At the memorial service, the pastor told a story about Mike’s Baptism. As a Baptist, they do full immersion. The pastor had not considered the fact that Mike, a wheelchair user, might not be able to climb the 6 steps up to the Baptistry.
It is worth mentioning that areas of religious ritual are exempt and are not required to be accessible.
The story continued:
Pausing in the middle of the service, the Pastor began to panic.
He whispered to Mike, “We could get some help to carry you up.”
Mike replied, “That’s ok, I can manage.”
“Do you want to lean on me?” continued the pastor, trying to be helpful.

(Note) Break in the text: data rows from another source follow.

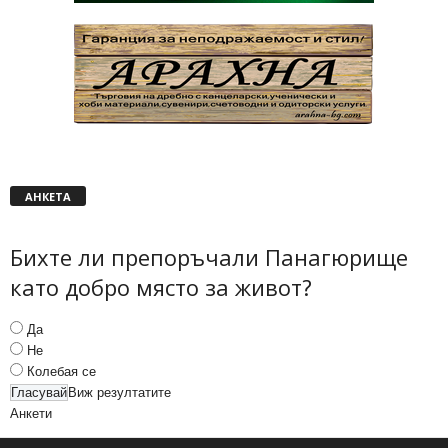
АНКЕТА
Бихте ли препоръчали Панагюрище
като добро място за живот?
Да
Не
Колебая се
Виж резултатите
Анкети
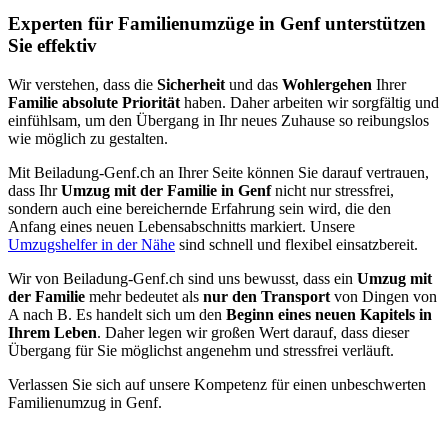
Experten für Familienumzüge in Genf unterstützen
Sie effektiv
Wir verstehen, dass die
Sicherheit
und das
Wohlergehen
Ihrer
Familie absolute Priorität
haben. Daher arbeiten wir sorgfältig und
einfühlsam, um den Übergang in Ihr neues Zuhause so reibungslos
wie möglich zu gestalten.
Mit Beiladung-Genf.ch an Ihrer Seite können Sie darauf vertrauen,
dass Ihr
Umzug mit der Familie in Genf
nicht nur stressfrei,
sondern auch eine bereichernde Erfahrung sein wird, die den
Anfang eines neuen Lebensabschnitts markiert. Unsere
Umzugshelfer in der Nähe
sind schnell und flexibel einsatzbereit.
Wir von Beiladung-Genf.ch sind uns bewusst, dass ein
Umzug mit
der Familie
mehr bedeutet als
nur den Transport
von Dingen von
A nach B. Es handelt sich um den
Beginn eines neuen Kapitels in
Ihrem Leben
. Daher legen wir großen Wert darauf, dass dieser
Übergang für Sie möglichst angenehm und stressfrei verläuft.
Verlassen Sie sich auf unsere Kompetenz für einen unbeschwerten
Familienumzug in Genf.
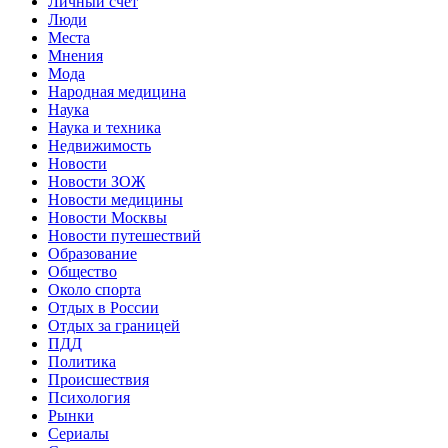
Личный счет
Люди
Места
Мнения
Мода
Народная медицина
Наука
Наука и техника
Недвижимость
Новости
Новости ЗОЖ
Новости медицины
Новости Москвы
Новости путешествий
Образование
Общество
Около спорта
Отдых в России
Отдых за границей
ПДД
Политика
Происшествия
Психология
Рынки
Сериалы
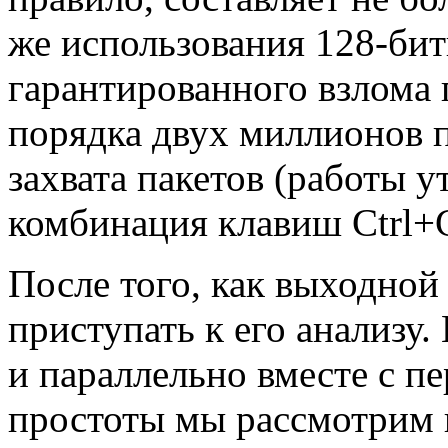
же использования 128-бит
гарантированного взлома 
порядка двух миллионов п
захвата пакетов (работы у
комбинация клавиш Ctrl+
После того, как выходной
приступать к его анализу.
и параллельно вместе с пе
простоты мы рассмотрим 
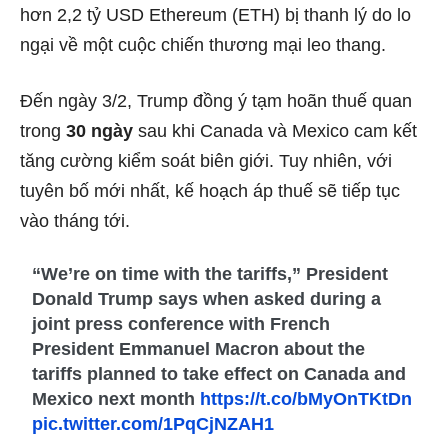
hơn 2,2 tỷ USD Ethereum (ETH) bị thanh lý do lo
ngại về một cuộc chiến thương mại leo thang.
Đến ngày 3/2, Trump đồng ý tạm hoãn thuế quan
trong
30 ngày
sau khi Canada và Mexico cam kết
tăng cường kiểm soát biên giới. Tuy nhiên, với
tuyên bố mới nhất, kế hoạch áp thuế sẽ tiếp tục
vào tháng tới.
“We’re on time with the tariffs,” President
Donald Trump says when asked during a
joint press conference with French
President Emmanuel Macron about the
tariffs planned to take effect on Canada and
Mexico next month
https://t.co/bMyOnTKtDn
pic.twitter.com/1PqCjNZAH1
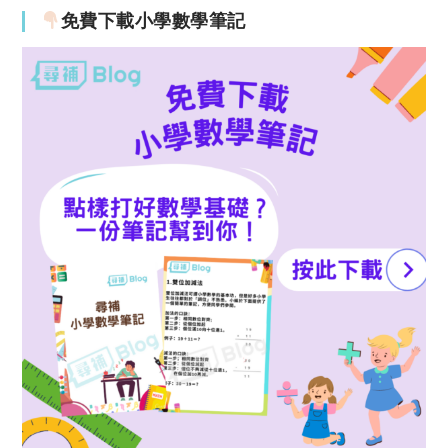
免費下載小學數學筆記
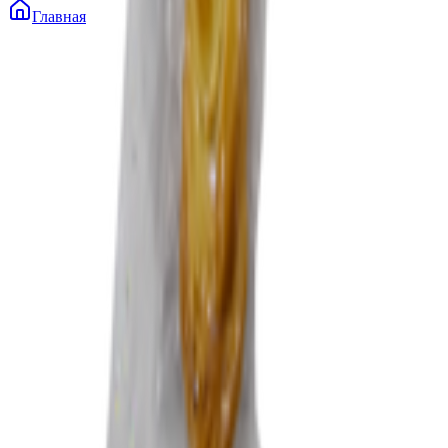
Главная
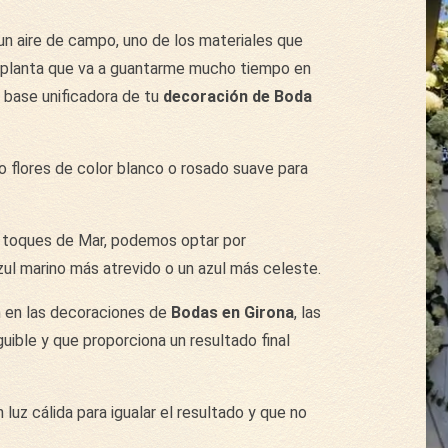
n aire de campo, uno de los materiales que
una planta que va a guantarme mucho tiempo en
 base unificadora de tu
decoración de Boda
flores de color blanco o rosado suave para
n toques de Mar, podemos optar por
zul marino más atrevido o un azul más celeste.
n en las decoraciones de
Bodas en Girona
, las
nguible y que proporciona un resultado final
luz cálida para igualar el resultado y que no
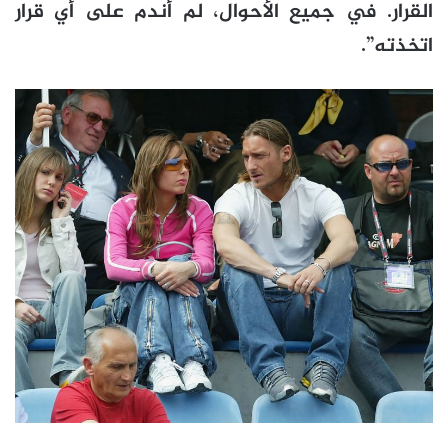
القرار. في جميع الأحوال، لم أندم على أي قرار
اتخذته”.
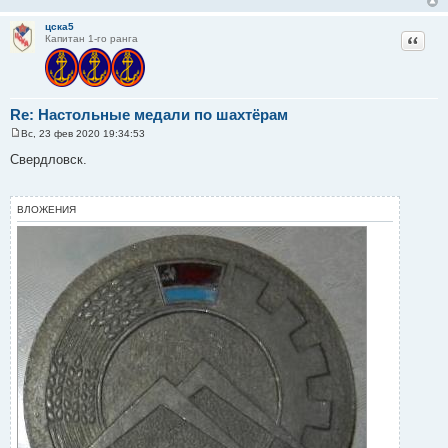
цска5
Цитат
Капитан 1-го ранга
Re: Настольные медали по шахтёрам
Вс, 23 фев 2020 19:34:53
С
о
Свердловск.
о
б
щ
е
ВЛОЖЕНИЯ
н
и
е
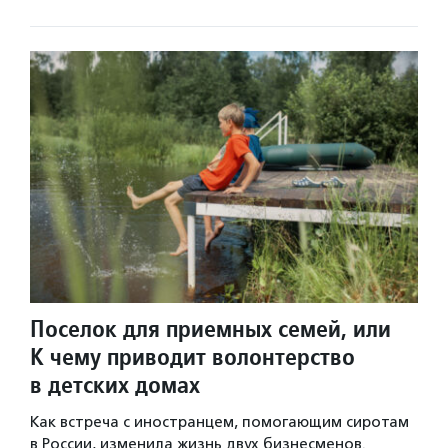
Поселок для приемных семей, или
К чему приводит волонтерство
в детских домах
Как встреча с иностранцем, помогающим сиротам
в России, изменила жизнь двух бизнесменов.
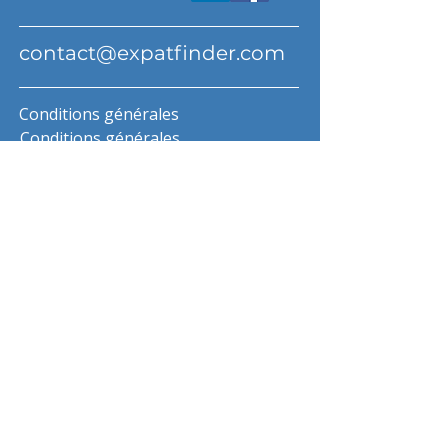
contact@expatfinder.com
Conditions générales
Conditions générales
politique de confidentialité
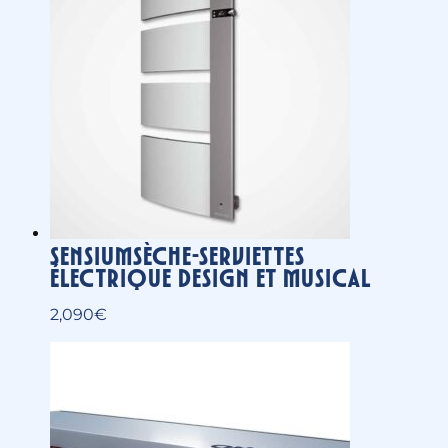
Shogun Solution multi-pièces
haut de gamme
12,000
€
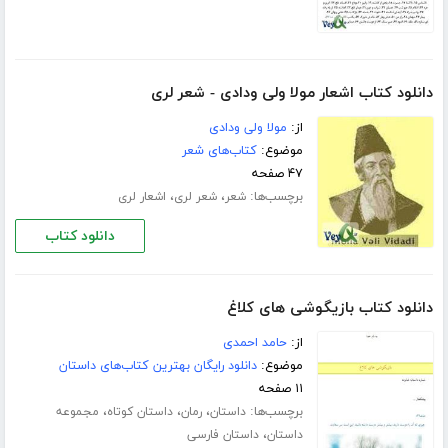
دانلود کتاب اشعار مولا ولی ودادی - شعر لری
از:
مولا ولی ودادی
موضوع:
کتاب‌های شعر
۴۷ صفحه
برچسب‌ها:
،
،
شعر
شعر لری
اشعار لری
دانلود کتاب
دانلود کتاب بازیگوشی های کلاغ
از:
حامد احمدی
موضوع:
دانلود رایگان بهترین کتاب‌های داستان
۱۱ صفحه
برچسب‌ها:
،
،
،
داستان
رمان
داستان کوتاه
مجموعه
،
داستان
داستان فارسی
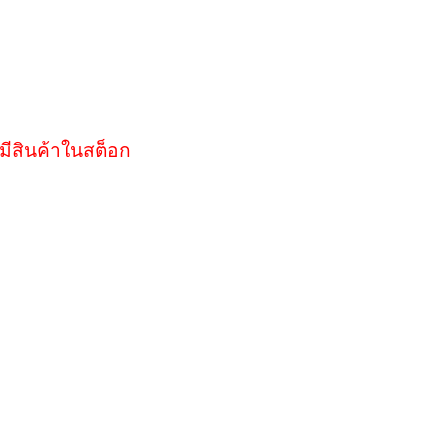
มีสินค้าในสต็อก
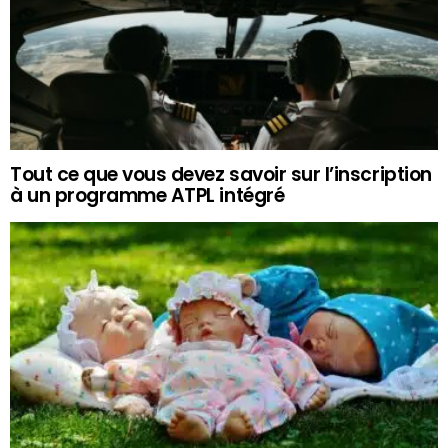
Tout ce que vous devez savoir sur l’inscription
à un programme ATPL intégré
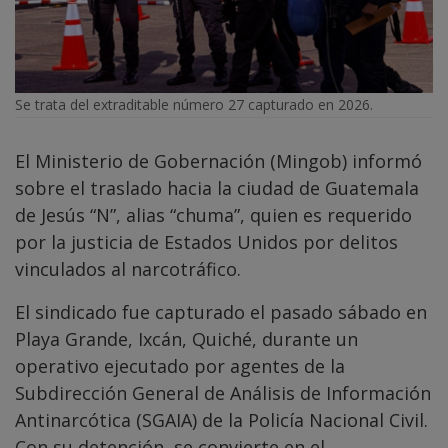
Se trata del extraditable número 27 capturado en 2026.
El Ministerio de Gobernación (Mingob) informó
sobre el traslado hacia la ciudad de Guatemala
de Jesús “N”, alias “chuma”, quien es requerido
por la justicia de Estados Unidos por delitos
vinculados al narcotráfico.
El sindicado fue capturado el pasado sábado en
Playa Grande, Ixcán, Quiché, durante un
operativo ejecutado por agentes de la
Subdirección General de Análisis de Información
Antinarcótica (SGAIA) de la Policía Nacional Civil.
Con su detención, se convierte en el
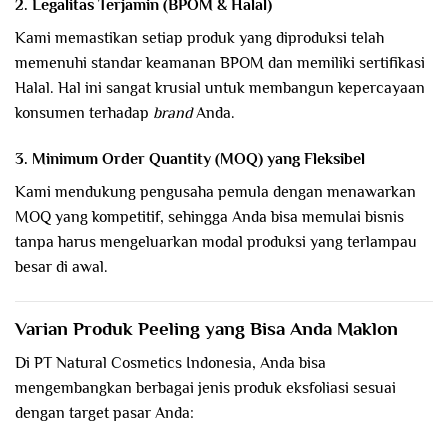
2. Legalitas Terjamin (BPOM & Halal)
Kami memastikan setiap produk yang diproduksi telah
memenuhi standar keamanan BPOM dan memiliki sertifikasi
Halal. Hal ini sangat krusial untuk membangun kepercayaan
konsumen terhadap
brand
Anda.
3. Minimum Order Quantity (MOQ) yang Fleksibel
Kami mendukung pengusaha pemula dengan menawarkan
MOQ yang kompetitif, sehingga Anda bisa memulai bisnis
tanpa harus mengeluarkan modal produksi yang terlampau
besar di awal.
Varian Produk Peeling yang Bisa Anda Maklon
Di PT Natural Cosmetics Indonesia, Anda bisa
mengembangkan berbagai jenis produk eksfoliasi sesuai
dengan target pasar Anda:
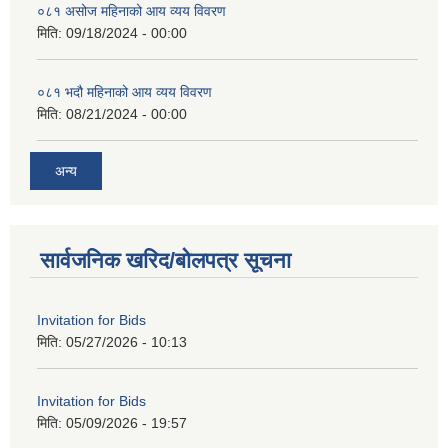
०८१ असोज महिनाको आय व्यय विवरण
मिति:
09/18/2024 - 00:00
०८१ भदौ महिनाको आय व्यय विवरण
मिति:
08/21/2024 - 00:00
अन्य
सार्वजनिक खरिद/बोलपत्र सूचना
Invitation for Bids
मिति:
05/27/2026 - 10:13
Invitation for Bids
मिति:
05/09/2026 - 19:57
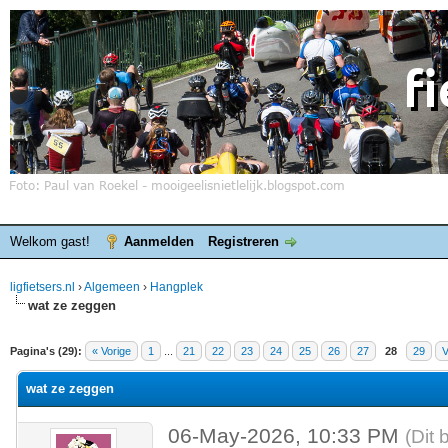
Welkom gast!
Aanmelden
Registreren
ligfietsers.nl
›
Algemeen
›
Hangplek
wat ze zeggen
elde waardering is 0
Pagina's (29):
« Vorige
1
...
21
22
23
24
25
26
27
28
29
V
wat ze zeggen
06-May-2026, 10:33 PM
(Dit 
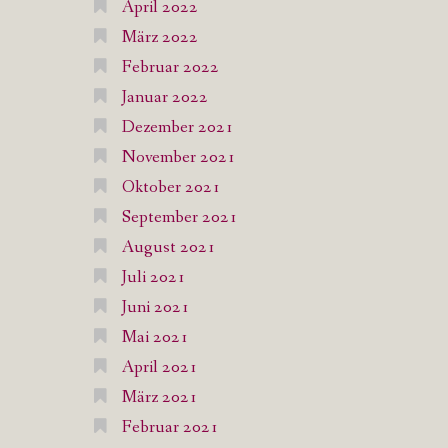
April 2022
März 2022
Februar 2022
Januar 2022
Dezember 2021
November 2021
Oktober 2021
September 2021
August 2021
Juli 2021
Juni 2021
Mai 2021
April 2021
März 2021
Februar 2021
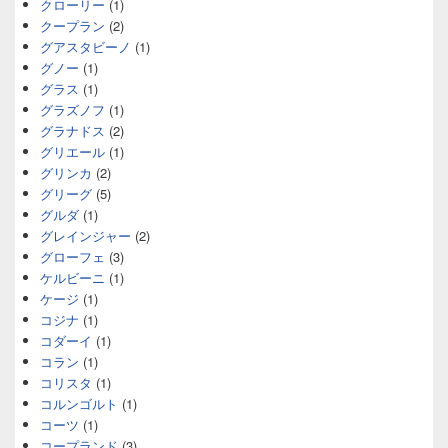
クローリー
(1)
クープラン
(2)
グアスタビーノ
(1)
グノー
(1)
グラス
(1)
グラズノフ
(1)
グラナドス
(2)
グリエール
(1)
グリンカ
(2)
グリーグ
(5)
グルダ
(1)
グレインジャー
(2)
グローフェ
(3)
ケルビーニ
(1)
ケージ
(1)
コジナ
(1)
コダーイ
(1)
コラン
(1)
コリスタ
(1)
コルンゴルト
(1)
コーツ
(1)
コープランド
(3)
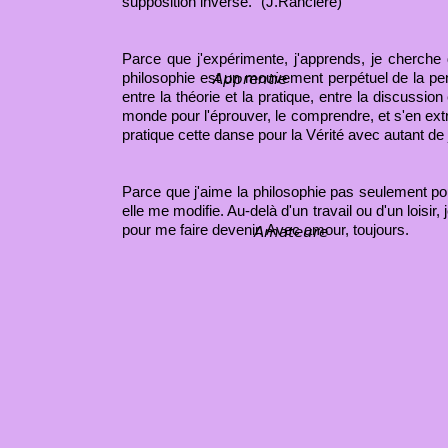
supposition inverse." (J.Rancière)
Parce que j'expérimente, j'apprends, je cherche
philosophie est un mouvement perpétuel de la pens
Apprentie
entre la théorie et la pratique, entre la discussio
monde pour l'éprouver, le comprendre, et s'en extra
pratique cette danse pour la Vérité avec autant de
Parce que j'aime la philosophie pas seulement p
elle me modifie. Au-delà d'un travail ou d'un loisir,
pour me faire devenir. Avec amour, toujours.
Amateure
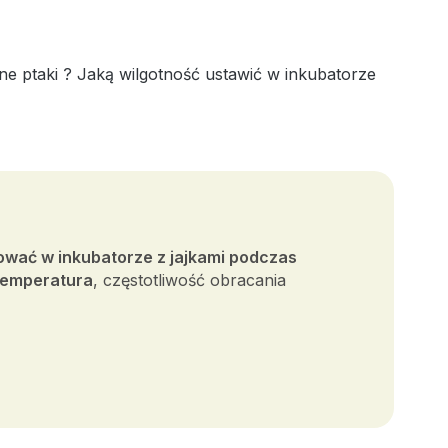
inne ptaki ? Jaką wilgotność ustawić w inkubatorze
ować w inkubatorze z jajkami podczas
 temperatura
, częstotliwość obracania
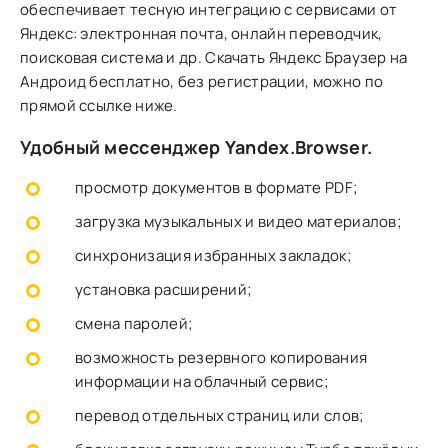
обеспечивает тесную интеграцию с сервисами от
Яндекс: электронная почта, онлайн переводчик,
поисковая система и др. Скачать Яндекс Браузер на
Андроид бесплатно, без регистрации, можно по
прямой ссылке ниже.
Удобный мессенджер Yandex.Browser.
просмотр документов в формате PDF;
загрузка музыкальных и видео материалов;
синхронизация избранных закладок;
установка расширений;
смена паролей;
возможность резервного копирования
информации на облачный сервис;
перевод отдельных страниц или слов;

Mike was much more able than our bias would let us believe. He said, “Just get out of my way.”
This is how I will remember Mike.
He cold-called me one day to inquire about work. We talked for awhile about being a Registered Accessibility Specialist and the minimum requirements. Since his background was solely in construction, I was not expecting to hear back from him. A few weeks later, he called to say that he had gotten the State to pay for his attendance at the Texas Accessibility Academy. In the end, I did nothing but get out of his way and let him work.
When I was training him to inspect buildings for compliance with the Texas Accessibility Standards, I had to remind him that he was not inspecting for himself. A narrow door or 6″ curb were no barriers to him, a steeper ramp was just a minor annoyance. The Standards are written for the sake of those who are nowhere near as strong as Mike (or stubborn, he apparently mowed the grass with a push mower strapped to the back of his chair).
Listen, Architects. When it comes to designing buildings, just get out of the way. That’s all. Don’t design barriers into your buildings. There are plenty of people, like Mike, that are not looking for special accommodation. They just want you to get out of the way so they can work, play, eat, worship, gather….
I will miss you. You are a real inspiration to me. And I think you gave me way too much credit.
Peace be with you, until we meet again.